Dan sesungguhnya Allah mendekat, kemudian Dia membanggakan mereka (para
hamba-Nya yang sedang berkumpul di Arafah) kepada para malaikat. Dia berfirman,
‘Apa yang dikehendaki oleh mereka ini?‘” (HR. Muslim, no. 1348; dan lainnya
dari ‘Aisyah).
Olah karena itulah, tidak aneh
jika kaum muslimin yang tidak wukuf di Arafah disyariatkan berpuasa satu hari
Arafah ini dengan janji keutamaan yang sangat besar. Marilah kita renungkan hadits di
bawah ini, yang menjelaskan keutamaan puasa Arafah, yang disyariatkan oleh
Ar-Rahman Yang Memiliki sifat rahmat yang luas dan disampaikan oleh Nabi
pembawa rahmat kepada seluruh alam.
Rasulullah shallallahu ‘alaihi wa sallam bersabda,
صِيَامُ يَوْمِ عَرَفَةَ أَحْتَسِبُ عَلَى
اللَّهِ أَنْ يُكَفِّرَ السَّنَةَ الَّتِي قَبْلَهُ وَالسَّنَةَ الَّتِي بَعْدَهُ وَصِيَامُ
يَوْمِ عَاشُورَاءَ أَحْتَسِبُ عَلَى اللَّهِ أَنْ يُكَفِّرَ السَّنَةَ الَّتِي قَبْلَهُ
“Puasa satu hari Arafah (tanggal
9 Dzulhijjah), aku berharap kepada Allah, Dia akan menghapuskan (dosa) satu
tahun sebelumnya dan satu tahun setelahnya. Puasa hari ‘Asyura’ (tanggal 10
Muharram), aku berharap kepada Allah, Dia akan menghapuskan (dosa) satu tahun
sebelumnya.” (HR. Muslim, no 1162, dari Abu Qatadah).

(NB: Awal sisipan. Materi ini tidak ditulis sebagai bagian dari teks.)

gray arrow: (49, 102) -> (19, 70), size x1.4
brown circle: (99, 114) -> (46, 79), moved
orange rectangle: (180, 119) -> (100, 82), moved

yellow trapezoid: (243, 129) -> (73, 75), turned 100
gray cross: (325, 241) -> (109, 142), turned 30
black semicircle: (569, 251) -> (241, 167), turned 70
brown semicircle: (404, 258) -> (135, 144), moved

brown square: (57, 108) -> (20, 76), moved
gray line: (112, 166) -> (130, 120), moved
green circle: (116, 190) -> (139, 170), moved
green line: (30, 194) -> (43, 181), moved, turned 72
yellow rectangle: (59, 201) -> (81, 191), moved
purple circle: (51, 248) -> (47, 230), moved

Alangkah pemurahnya Allah.
Puasa sehari menghapuskan dosa dua tahun! Kaum muslimin biasa berpuasa satu
bulan penuh pada bulan Ramadhan, dan mereka sanggup melakukan. Maka,
sesungguhnya berpuasa satu hari Arafah ini merupakan perkara yang mudah, bagi
orang yang dimudahkan oleh Allah. Barangsiapa membaca atau
mendengar sabda Nabi shallallahu ‘alaihi wa sallam yang mulia ini pastilah
hatinya tergerak untuk mengamalkan puasa tersebut. Karena, setiap manusia pasti
menyadari bahwa dia tidak dapat lepas dari dosa.
Apakah dosa-dosa yang dihapuskan
itu meliputi semua dosa, dosa kecil dan dosa besar? Atau hanya dosa kecil saja?

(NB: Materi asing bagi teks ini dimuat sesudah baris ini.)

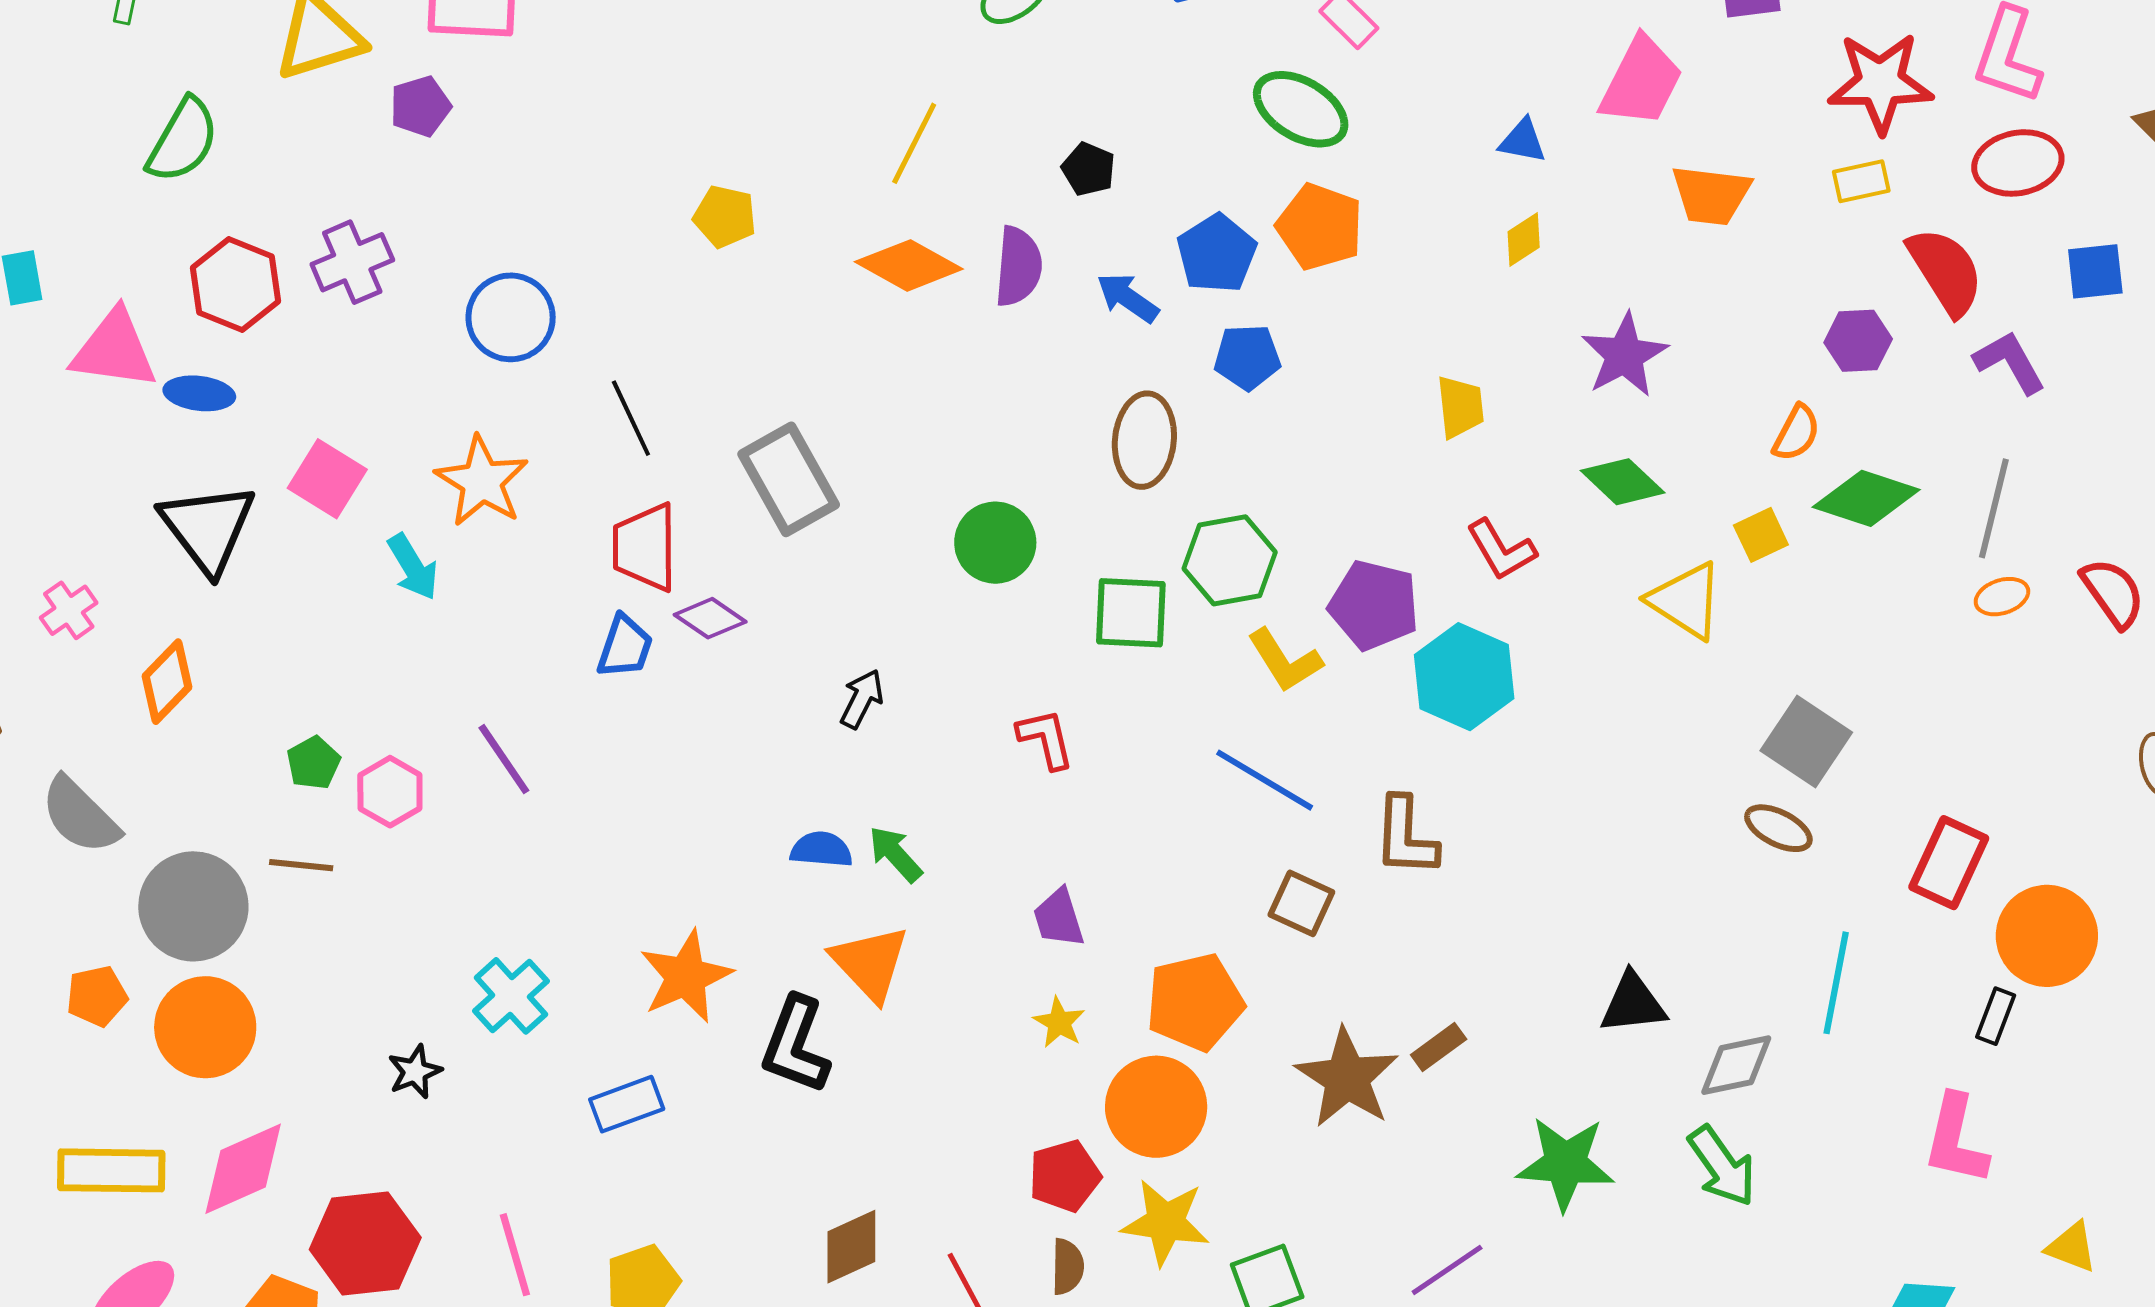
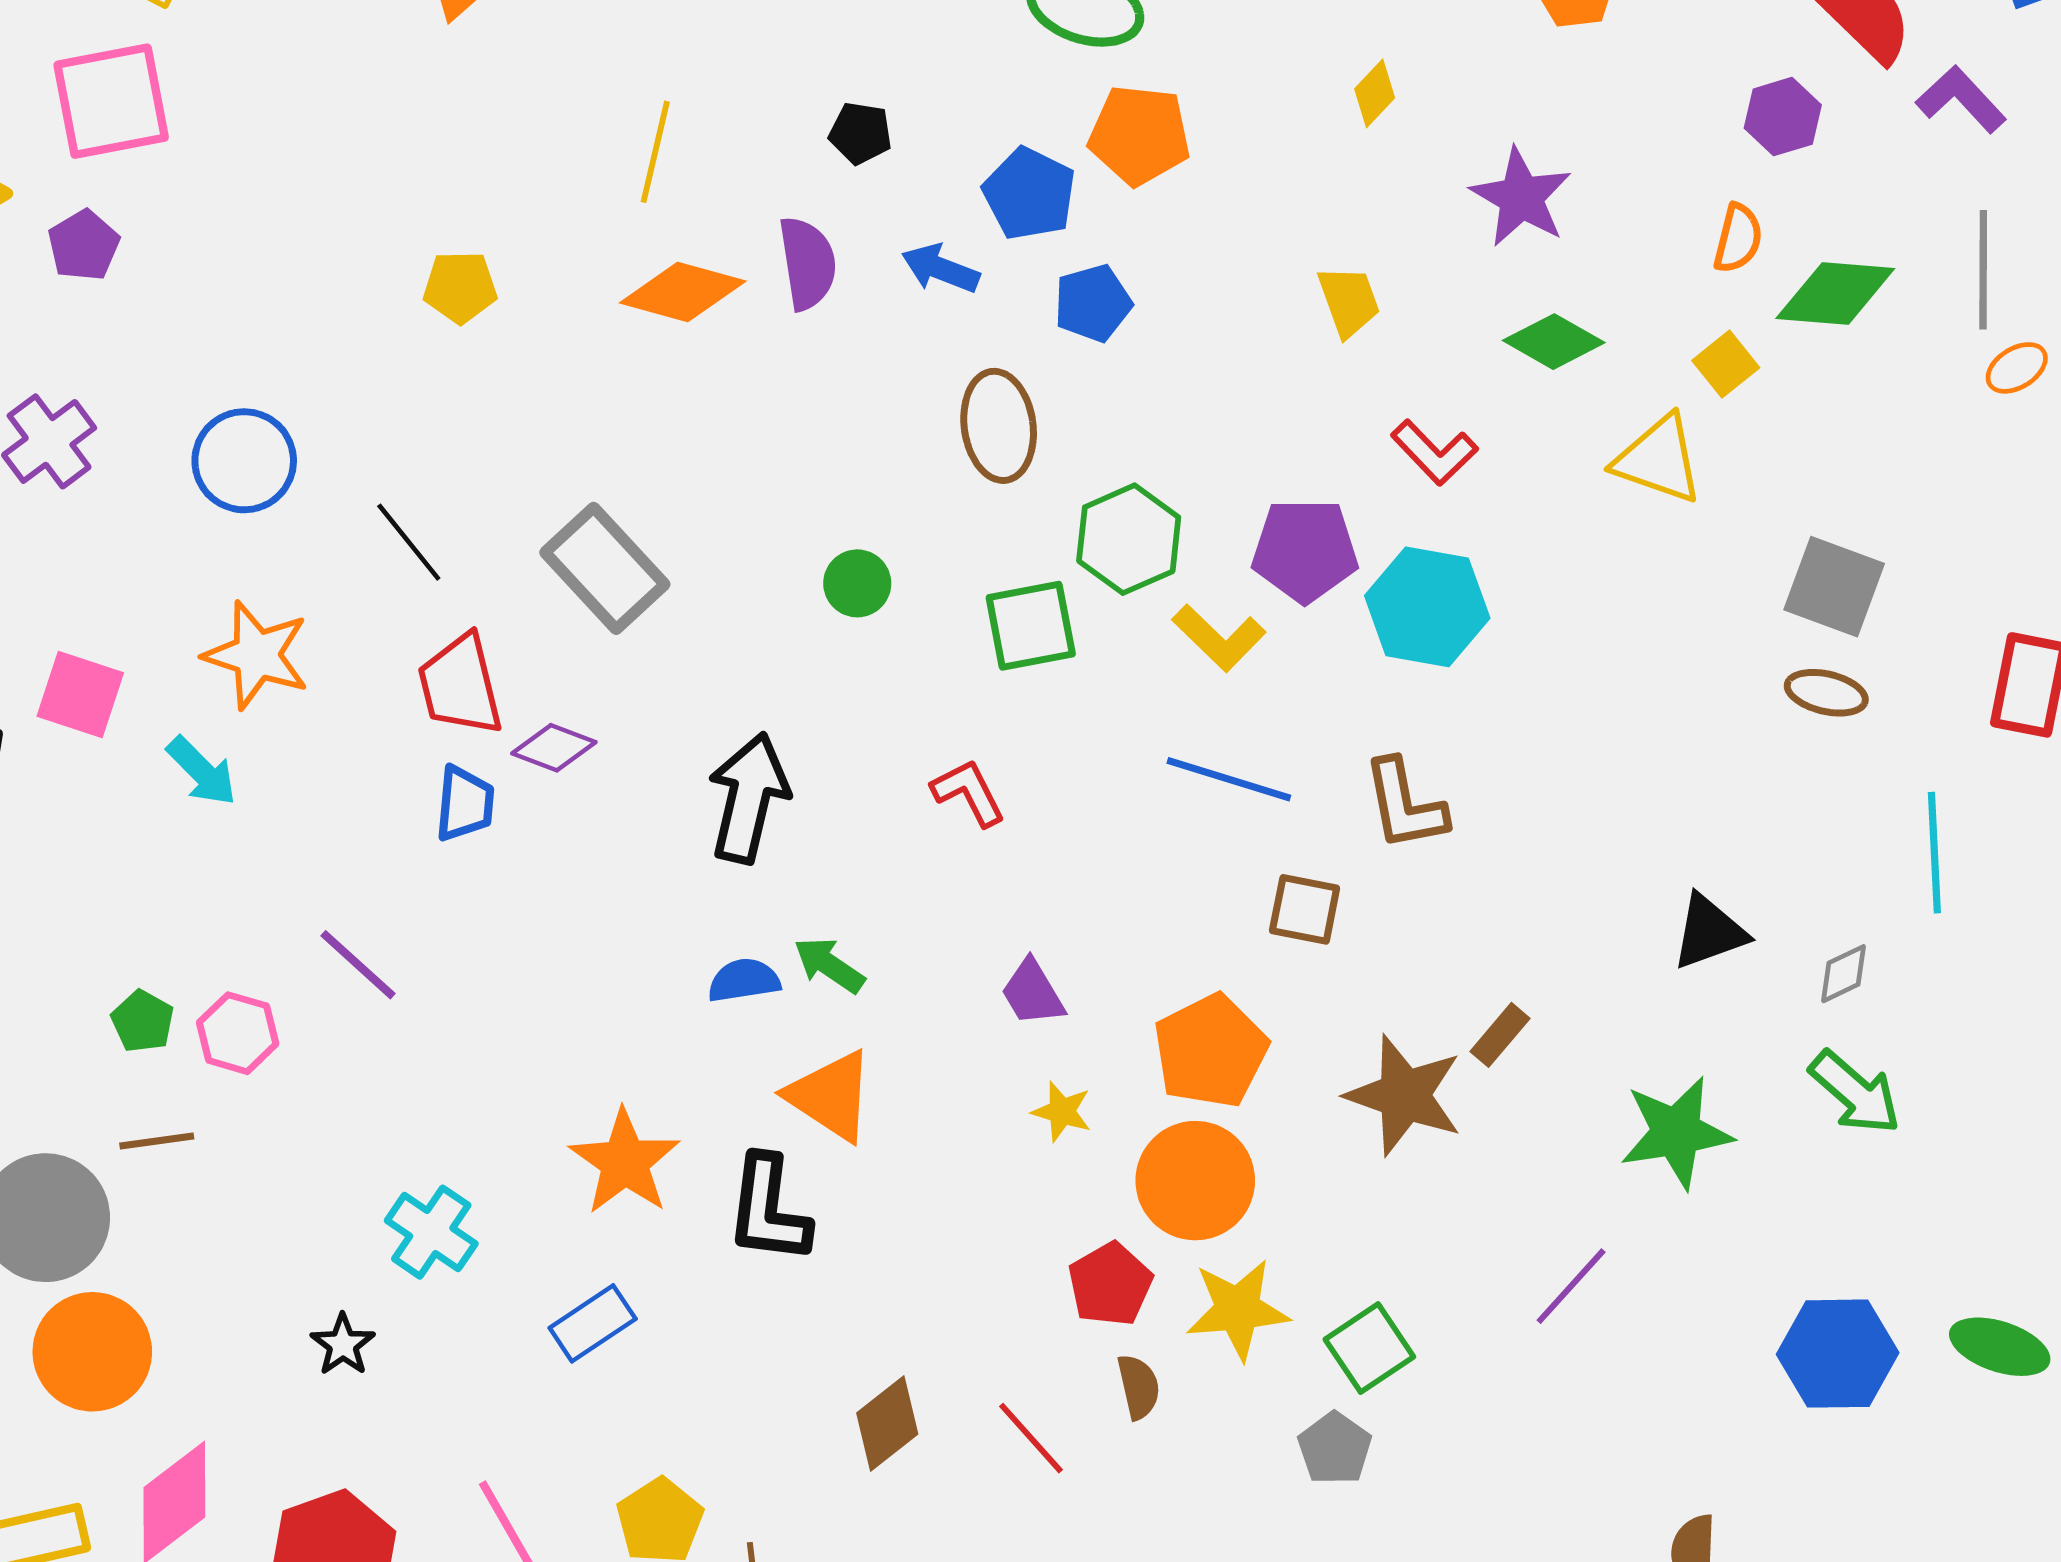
green circle: (995, 543) -> (857, 583), size x0.7
black arrow: (862, 699) -> (748, 798), size x1.8
gray diamond: (1736, 1065) -> (1843, 974), size x0.7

Dalam masalah ini para ulama berselisih. Sebagian ulama, termasuk Ibnu
Hazm rahimahullah, berpendapat sebagaimana zhahir hadits. Bahwa semua dosa
terhapuskan, baik dosa besar, atau dosa kecil. Namun jumhur ulama, termasuk Imam
Ibnu Abdil Barr, Imam Ibnu Rajab, berpendapat bahwa dosa-dosa yang terhapus
dengan amal-amal shalih, seperti wudhu’, shalat, shadaqah, puasa, dan lainnya,
termasuk puasa Arafah ini, hanyalah dosa-dosa kecil.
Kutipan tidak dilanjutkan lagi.